Geologists say that the government should tell people whether the Saraswati flows to Allahabad as mythology suggests or it flows through Rajasthan and reaches Gujarat as was claimed by BJP leaders. The government should at least make it clear whether the river flows into the Bay of Bengal or the Arabian Sea, as it can’t flow to both the places at the same time, experts quip.

Talk about action Concerned over media reports showing how the traffic and field staff of the Delhi police were repeatedly being targeted by miscreants while performing their duties, city police chief Alok Kumar Verma told his officers that they should not hold media briefings on such incidents. At a recent high-level meeting, the top cop told his men they should rather brief the media on the action taken against such miscreants. Commenting on the police chief’s latest diktats, a local journalist commented that next time the people would first come to know about the police action and later about the wrath faced by the men in khakhi. The media may now first carry follow-up reports and later come out with the gory details about the actual incident.

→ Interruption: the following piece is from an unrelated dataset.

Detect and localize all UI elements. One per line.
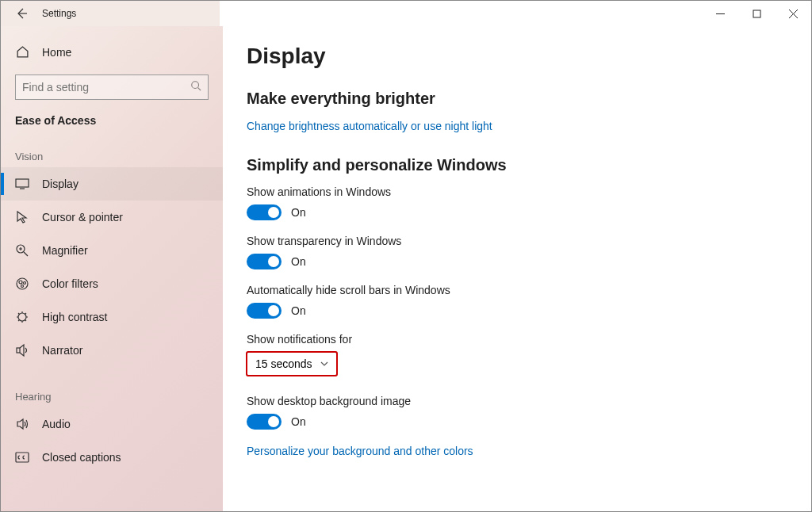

Lady with a microphone West Bengal chief minister Mamata Banerjee did it again. An escort car in President Pranab Mukherjee’s convoy fell into a gorge in Darjeeling 10 days ago. All the six security personnel travelling in the car were rescued in an operation that was supervised by Ms Banerjee with a portable microphone in hand, which was arranged by local villagers. This was not the first time that she had taken charge in this manner.

In the early hours of a December 2011 morning a fire broke out at AMRI Hospital in South Kolkata. Unlike other chief ministers, Ms Banerjee rushed to the spot. Sitting on a plastic chair, with a microphone in hand, Ms Banerjee not only supervised rescue operations but also managed the crowd. She later camped outside the morgue in state-run SSKM Hospital giving orders to doctors to expedite the post-mortem, consoling grieving members of families and also arranging for transport for those who wanted to take bodies to the districts. More recently, when the Vivekananda Road flyover came crashing down, Ms Banerjee was campaigning for the Assembly elections in Jungle Mahal. She cancelled her meetings and rushed back to the city. She drove straight to the accident site and again micro-managed the rescue and relief operations.

Wiser after the Darjeeling incident, security officers who travel with her when she goes on district tours are planning to keep a powerful microphone in the bag.